What is your favourite foundation? Is it different for Television, editorials and everyday life, if so why? For instance, does zinc oxide come up white in a flash.

My Favourite foundation is Giorgio Armani. I do add a small amount of Shiseido lifting foundation for shoots because I need slightly more coverage. For every day the Armani foundation on it’s own has plenty of coverage. (I don’t think zinc oxide is a problem for shoots because you need to be extremely close to the face with flash and professionals don’t really shoot like that. It’s more likely to happen with a domestic camera but then you’re probably too close to the face or the flash is too harsh (this tends to whiten the face anyway).

What is your preference for applying foundation – fingers, brush, sponge?

I always apply foundation with my fingers. I think you can work it into your skin more easily and you don’t lose product that is absorbed by a sponge or a brush.
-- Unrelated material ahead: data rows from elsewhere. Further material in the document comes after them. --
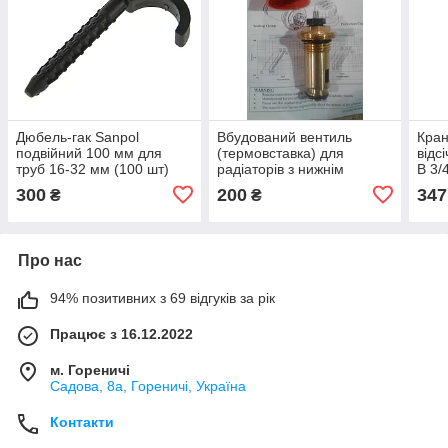
Дюбель-гак Sanpol
Вбудований вентиль
Кран
подвійний 100 мм для
(термовставка) для
відс
труб 16-32 мм (100 шт)
радіаторів з нижнім
В 3/
підключенням 1/2"
300
200
347
₴
₴
Про нас
94% позитивних з 69 відгуків за рік
Працює з 16.12.2022
м. Гореничі
Садова, 8а, Гореничі, Україна
Контакти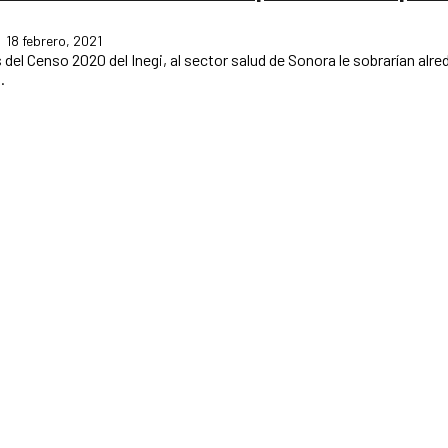
18 febrero, 2021
.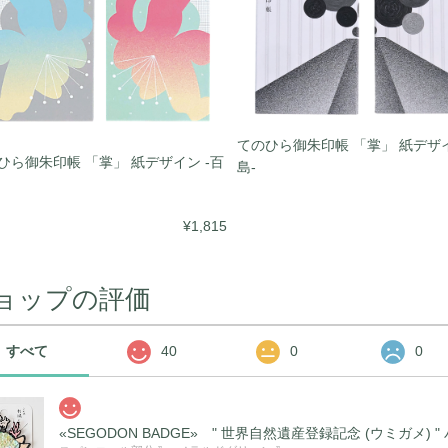
てのひら御朱印帳 「掌」 紙デザイ
ひら御朱印帳 「掌」 紙デザイン -百
島-
¥1,815
ョップの評価
すべて
40
0
0
«SEGODON BADGE» " 世界自然遺産登録記念 (ウミガメ)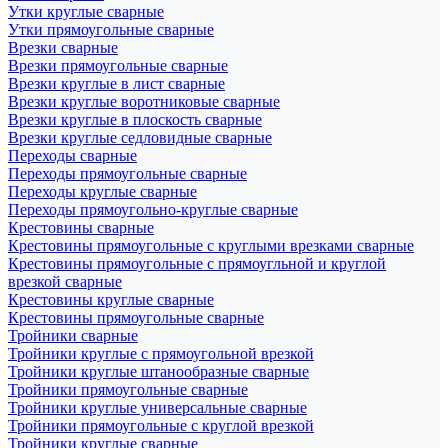
Утки круглые сварные
Утки прямоугольные сварные
Врезки сварные
Врезки прямоугольные сварные
Врезки круглые в лист сварные
Врезки круглые воротниковые сварные
Врезки круглые в плоскость сварные
Врезки круглые седловидные сварные
Переходы сварные
Переходы прямоугольные сварные
Переходы круглые сварные
Переходы прямоугольно-круглые сварные
Крестовины сварные
Крестовины прямоугольные с круглыми врезками сварные
Крестовины прямоугольные с прямоугльной и круглой
врезкой сварные
Крестовины круглые сварные
Крестовины прямоугольные сварные
Тройники сварные
Тройники круглые с прямоугольной врезкой
Тройники круглые штанообразные сварные
Тройники прямоугольные сварные
Тройники круглые универсальные сварные
Тройники прямоугольные с круглой врезкой
Тройники круглые сварные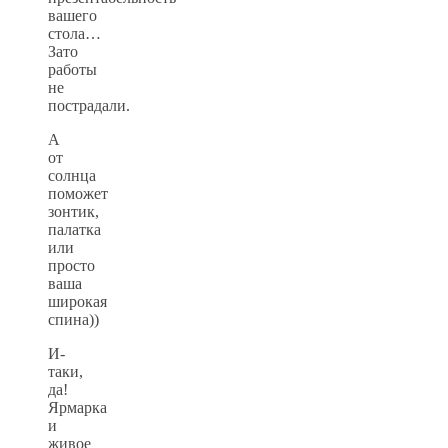
вашего
стола…
Зато
работы
не
пострадали.
А
от
солнца
поможет
зонтик,
палатка
или
просто
ваша
широкая
спина))
И-
таки,
да!
Ярмарка
и
живое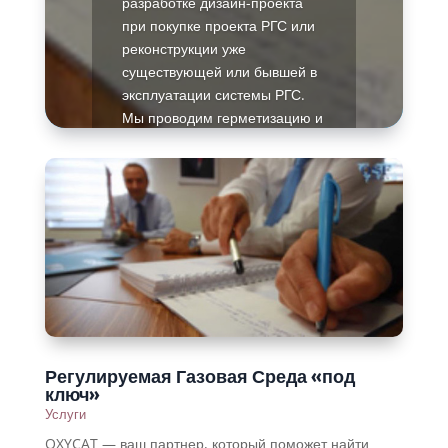
разработке дизайн-проекта
при покупке проекта РГС или
реконструкции уже
существующей или бывшей в
эксплуатации системы РГС.
Мы проводим герметизацию и
подготовку помещения для
установки системы РГС и
дальнейшую установку
системы.
Мы также обеспечиваем
обучение пользователей
системы РГC и холодильных
камер, работающих с
системой РГС, предоставляем
послепродажное
обслуживание и поддержку.
Регулируемая Газовая Среда «под
ключ»
Так же у нас работает
Услуги
круглосуточная служба
поддержки с дистанционным
OXYCAT — ваш партнер, который поможет найти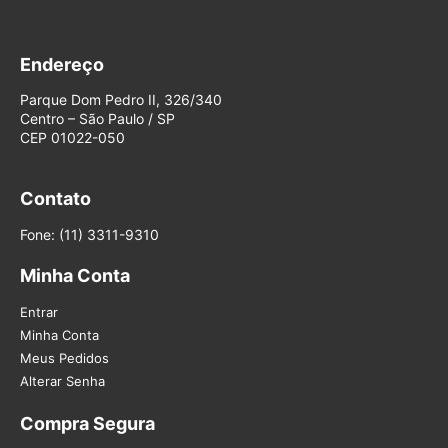
Endereço
Parque Dom Pedro II, 326/340
Centro – São Paulo / SP
CEP 01022-050
Contato
Fone: (11) 3311-9310
Minha Conta
Entrar
Minha Conta
Meus Pedidos
Alterar Senha
Compra Segura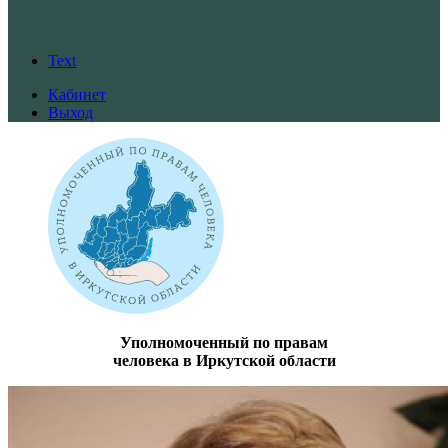
Text
Кабинет
Выход
Уполномоченный по правам
человека в Иркутской области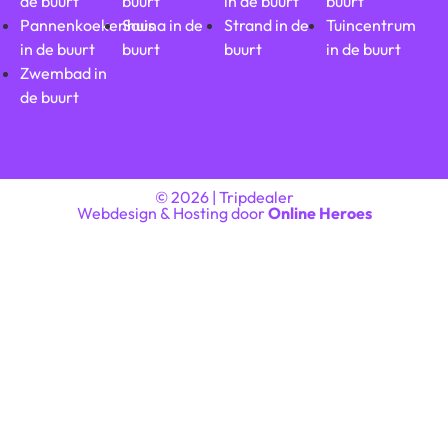
de buurt
buurt
in de buurt
buurt
Pannenkoekenhuis
Sauna in de
Strand in de
Tuincentrum
in de buurt
buurt
buurt
in de buurt
Zwembad in
de buurt
© 2026 | Tripdealer
Webdesign & Hosting door
Online Heroes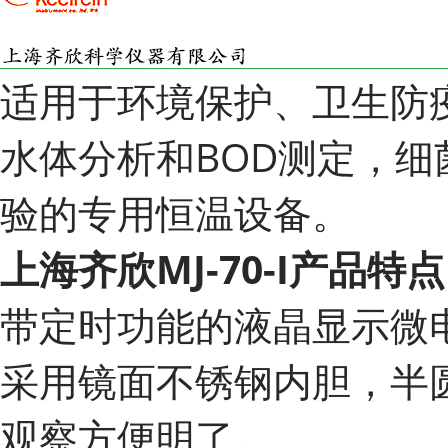
适用于环境保护、卫生防
水体分析和BOD测定，
验的专用恒温设备。
上海齐欣MJ-70-I产品特点
带定时功能的液晶显示微
采用镜面不锈钢内胆，半
观察方便明了。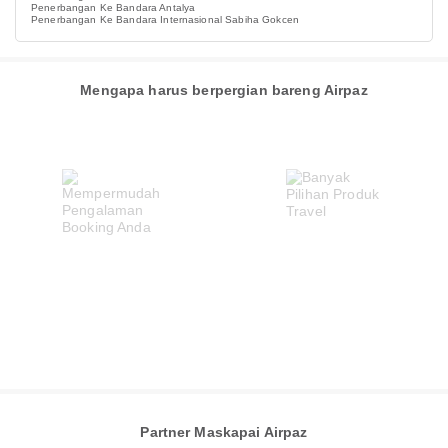
Penerbangan Ke Bandara Antalya
Penerbangan Ke Bandara Internasional Sabiha Gokcen
Mengapa harus berpergian bareng Airpaz
Partner Maskapai Airpaz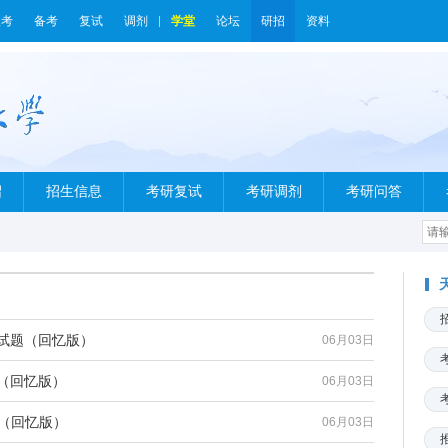
报考
备考
复试
调剂
学堂
论坛
研招
资料
绍
招生信息
考研复试
考研调剂
考研问答
试试题（回忆版）
06月03日
题（回忆版）
06月03日
题（回忆版）
06月03日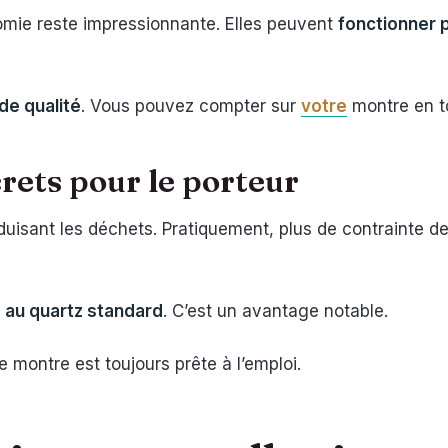
nomie reste impressionnante. Elles peuvent
fonctionner 
de qualité
. Vous pouvez compter sur
votre
montre en t
rets pour le porteur
duisant les déchets. Pratiquement, plus de contrainte d
 au quartz standard
. C’est un avantage notable.
re montre est toujours prête à l’emploi.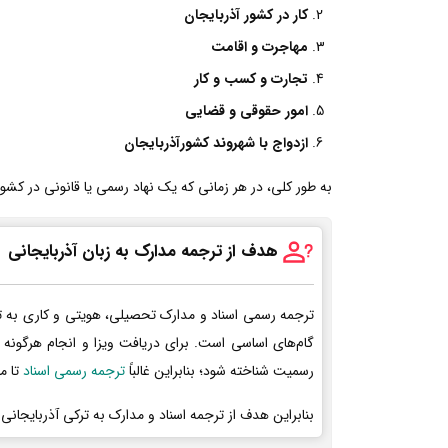
کار در کشور آذربایجان
مهاجرت و اقامت
تجارت و کسب و کار
امور حقوقی و قضایی
ازدواج با شهروند کشورآذربایجان
به طور کلی، در هر زمانی که یک نهاد رسمی یا قانونی در کشورآذ
هدف از ترجمه مدارک به زبان آذربایجانی
ترجمه رسمی اسناد و مدارک تحصیلی، هویتی و کاری به ت
گام‌های اساسی است. برای دریافت ویزا و انجام هرگونه 
رسمیت شناخته شود؛ بنابراین غالباً
ترجمه رسمی اسناد
تا م
بنابراین هدف از ترجمه اسناد و مدارک به ترکی آذربایجانی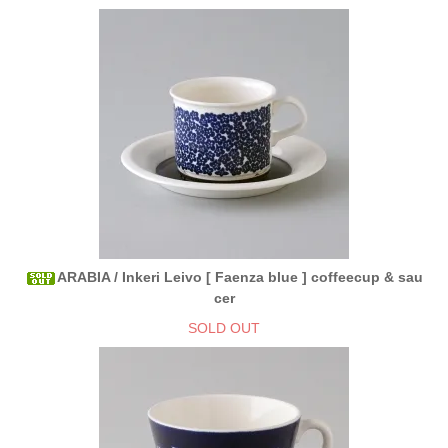
ARABIA / Inkeri Leivo [ Faenza blue ] coffeecup & sau
cer
SOLD OUT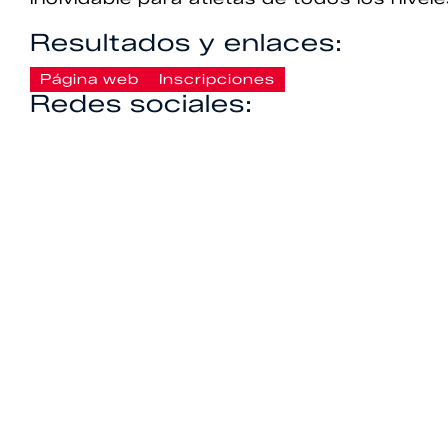
Resultados y enlaces:
Página web
Inscripciones
Redes sociales: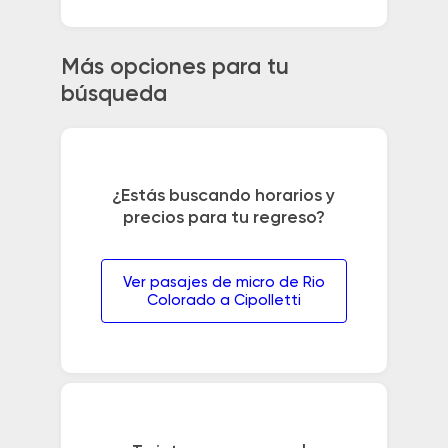
Más opciones para tu
búsqueda
¿Estás buscando horarios y
precios para tu regreso?
Ver pasajes de micro de Rio
Colorado a Cipolletti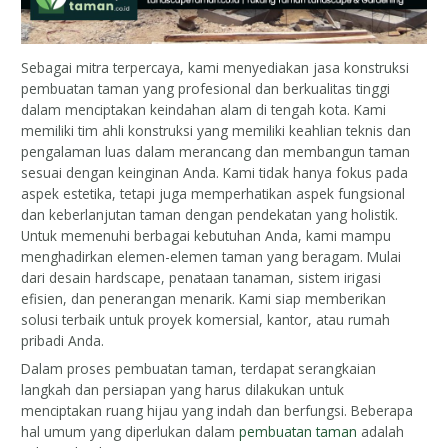
Sebagai mitra terpercaya, kami menyediakan jasa konstruksi
pembuatan taman yang profesional dan berkualitas tinggi
dalam menciptakan keindahan alam di tengah kota. Kami
memiliki tim ahli konstruksi yang memiliki keahlian teknis dan
pengalaman luas dalam merancang dan membangun taman
sesuai dengan keinginan Anda. Kami tidak hanya fokus pada
aspek estetika, tetapi juga memperhatikan aspek fungsional
dan keberlanjutan taman dengan pendekatan yang holistik.
Untuk memenuhi berbagai kebutuhan Anda, kami mampu
menghadirkan elemen-elemen taman yang beragam. Mulai
dari desain hardscape, penataan tanaman, sistem irigasi
efisien, dan penerangan menarik. Kami siap memberikan
solusi terbaik untuk proyek komersial, kantor, atau rumah
pribadi Anda.
Dalam proses pembuatan taman, terdapat serangkaian
langkah dan persiapan yang harus dilakukan untuk
menciptakan ruang hijau yang indah dan berfungsi. Beberapa
hal umum yang diperlukan dalam
pembuatan taman
adalah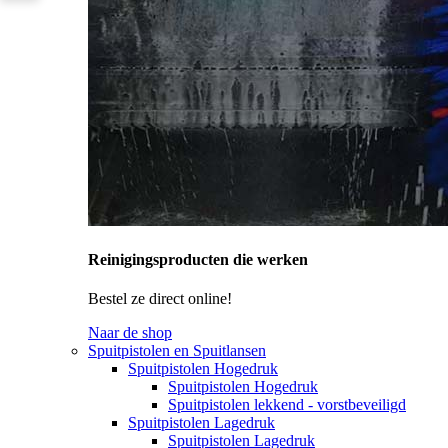
Reinigingsproducten die werken
Bestel ze direct online!
Naar de shop
Spuitpistolen en Spuitlansen
Spuitpistolen Hogedruk
Spuitpistolen Hogedruk
Spuitpistolen lekkend - vorstbeveiligd
Spuitpistolen Lagedruk
Spuitpistolen Lagedruk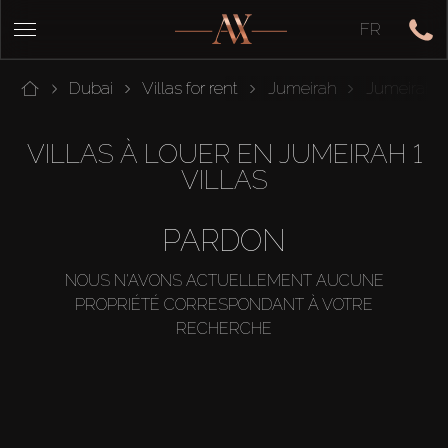
FR
Dubai
Villas for rent
Jumeirah
Jumeirah 1
VILLAS À LOUER EN JUMEIRAH 1
VILLAS
PARDON
NOUS N'AVONS ACTUELLEMENT AUCUNE
PROPRIÉTÉ CORRESPONDANT À VOTRE
RECHERCHE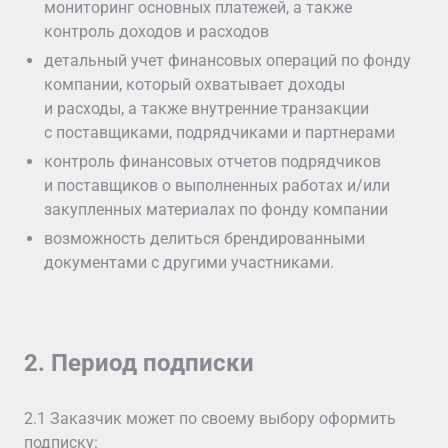
мониторинг основных платежей, а также
контроль доходов и расходов
детальный учет финансовых операций по фонду
компании, который охватывает доходы
и расходы, а также внутренние транзакции
с поставщиками, подрядчиками и партнерами
контроль финансовых отчетов подрядчиков
и поставщиков о выполненных работах и/или
закупленных материалах по фонду компании
возможность делиться брендированными
документами с другими участниками.
2. Период подписки
2.1 Заказчик может по своему выбору оформить
подписку: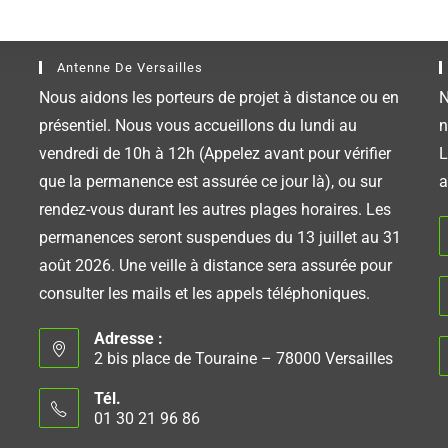
Antenne De Versailles
Nous aidons les porteurs de projet à distance ou en
N
présentiel. Nous vous accueillons du lundi au
n
vendredi de 10h à 12h (Appelez avant pour vérifier
L
que la permanence est assurée ce jour là), ou sur
a
rendez-vous durant les autres plages horaires. Les
permanences seront suspendues du 13 juillet au 31
août 2026. Une veille à distance sera assurée pour
consulter les mails et les appels téléphoniques.
Adresse :
2 bis place de Touraine – 78000 Versailles
Tél.
01 30 21 96 86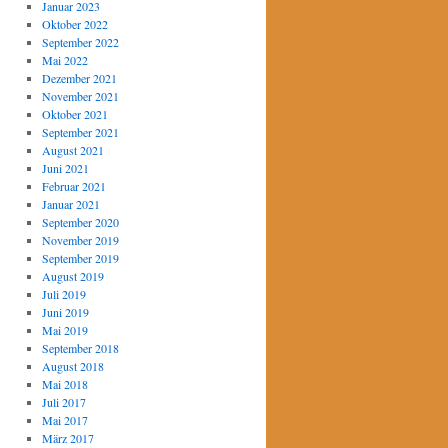
Januar 2023
Oktober 2022
September 2022
Mai 2022
Dezember 2021
November 2021
Oktober 2021
September 2021
August 2021
Juni 2021
Februar 2021
Januar 2021
September 2020
November 2019
September 2019
August 2019
Juli 2019
Juni 2019
Mai 2019
September 2018
August 2018
Mai 2018
Juli 2017
Mai 2017
März 2017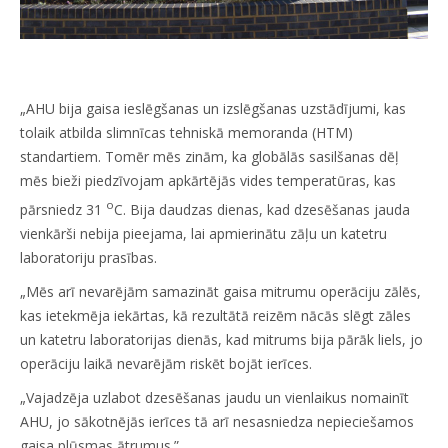
„AHU bija gaisa ieslēgšanas un izslēgšanas uzstādījumi, kas
tolaik atbilda slimnīcas tehniskā memoranda (HTM)
standartiem. Tomēr mēs zinām, ka globālās sasilšanas dēļ
mēs bieži piedzīvojam apkārtējās vides temperatūras, kas
o
pārsniedz 31
C. Bija daudzas dienas, kad dzesēšanas jauda
vienkārši nebija pieejama, lai apmierinātu zāļu un katetru
laboratoriju prasības.
„Mēs arī nevarējām samazināt gaisa mitrumu operāciju zālēs,
kas ietekmēja iekārtas, kā rezultātā reizēm nācās slēgt zāles
un katetru laboratorijas dienās, kad mitrums bija pārāk liels, jo
operāciju laikā nevarējām riskēt bojāt ierīces.
„Vajadzēja uzlabot dzesēšanas jaudu un vienlaikus nomainīt
AHU, jo sākotnējās ierīces tā arī nesasniedza nepieciešamos
gaisa plūsmas ātrumus.”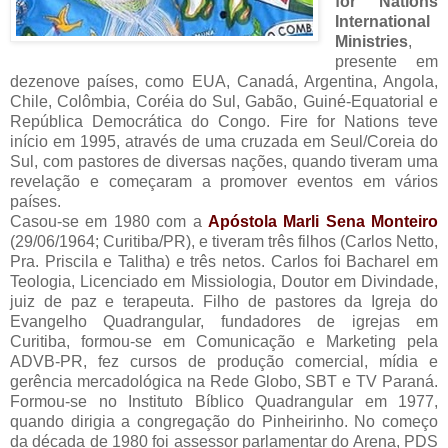
for Nations
International
Ministries
,
presente em
dezenove países, como EUA, Canadá, Argentina, Angola,
Chile, Colômbia, Coréia do Sul, Gabão, Guiné-Equatorial e
República Democrática do Congo. Fire for Nations teve
início em 1995, através de uma cruzada em Seul/Coreia do
Sul, com pastores de diversas nações, quando tiveram uma
revelação e começaram a promover eventos em vários
países.
Casou-se em 1980 com a
Apóstola Marli Sena Monteiro
(29/06/1964; Curitiba/PR), e tiveram três filhos (Carlos Netto,
Pra. Priscila e Talitha) e três netos. Carlos foi Bacharel em
Teologia, Licenciado em Missiologia, Doutor em Divindade,
juiz de paz e terapeuta. Filho de pastores da Igreja do
Evangelho Quadrangular, fundadores de igrejas em
Curitiba, formou-se em Comunicação e Marketing pela
ADVB-PR, fez cursos de produção comercial, mídia e
gerência mercadológica na Rede Globo, SBT e TV Paraná.
Formou-se no Instituto Bíblico Quadrangular em 1977,
quando dirigia a congregação do Pinheirinho. No começo
da década de 1980 foi assessor parlamentar do Arena, PDS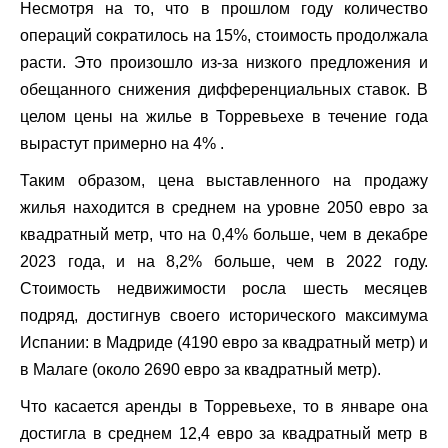
Несмотря на то, что в прошлом году количество
операций сократилось на 15%, стоимость продолжала
расти. Это произошло из-за низкого предложения и
обещанного снижения дифференциальных ставок. В
целом цены на жилье в Торревьехе в течение года
вырастут примерно на 4% .
Таким образом, цена выставленного на продажу
жилья находится в среднем на уровне 2050 евро за
квадратный метр, что на 0,4% больше, чем в декабре
2023 года, и на 8,2% больше, чем в 2022 году.
Стоимость недвижимости росла шесть месяцев
подряд, достигнув своего исторического максимума
Испании: в Мадриде (4190 евро за квадратный метр) и
в Малаге (около 2690 евро за квадратный метр).
Что касается аренды в Торревьехе, то в январе она
достигла в среднем 12,4 евро за квадратный метр в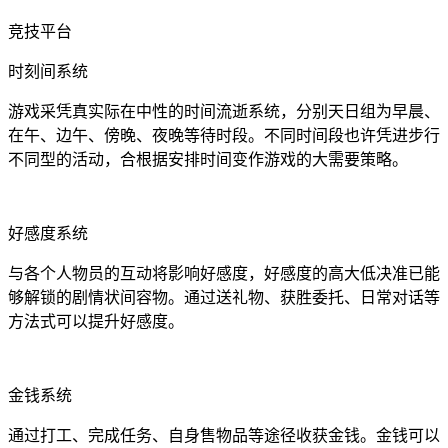
竞技平台
时刻间系统
游戏采凭真实际在中性的时间流逝系统，分别天日组为早晨、
在午、边午、傍晚、夜晚等待时段。不同时间段也许凭进步行
不同型的活动，合根据安排时间变作游戏的大需要策略。
好感度系统
与各个人物员的互动将影响好感度，好感度的高大低决准已能
够解锁的剧情状间容物。通过送礼物、获胜委托、日常对话等
方法式可以提升好感度。
金钱系统
通过打工、完成任务、自身售物品等途径收获金钱。金钱可以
If I’m buying foundation and am a colour in between 2 shades, which should I go for? Slightly darker or slightly lighter? Slightly Pink or slightly yellow?

I would buy both and mix them together, however this can be a hassle if you have to mix two products together every time to apply foundation. If only buying one product I would always go lighter, if it’s only by a half shade it will be ok just remember to use a small amount on your neck to help blend the colour difference. Going darker makes the skin look grubby and dull. Always err on the side of yellow foundation, even people with pink skin tones should not be matching to pink. A pink skin tone is not ideal as it can make the skin look irritated .You should always go slightly yellow, particularly with a pink skin tone as it counters the red.

What’s your trick to giving the illusion of flawless skin on models?

Even if a model has bad skin, I will never apply thick layers of foundation. I always apply a light coat and then use a strong concealer just on the spots and blemishes and finish with a loose powder. This helps give the illusion that the model doesn’t have much product on hence 'flawless skin'.

Does your foundation choice change depending on the makeup style – for instance, if you do a smokey eye do you use a more dewy foundation, if you do bold lips, then matte foundation?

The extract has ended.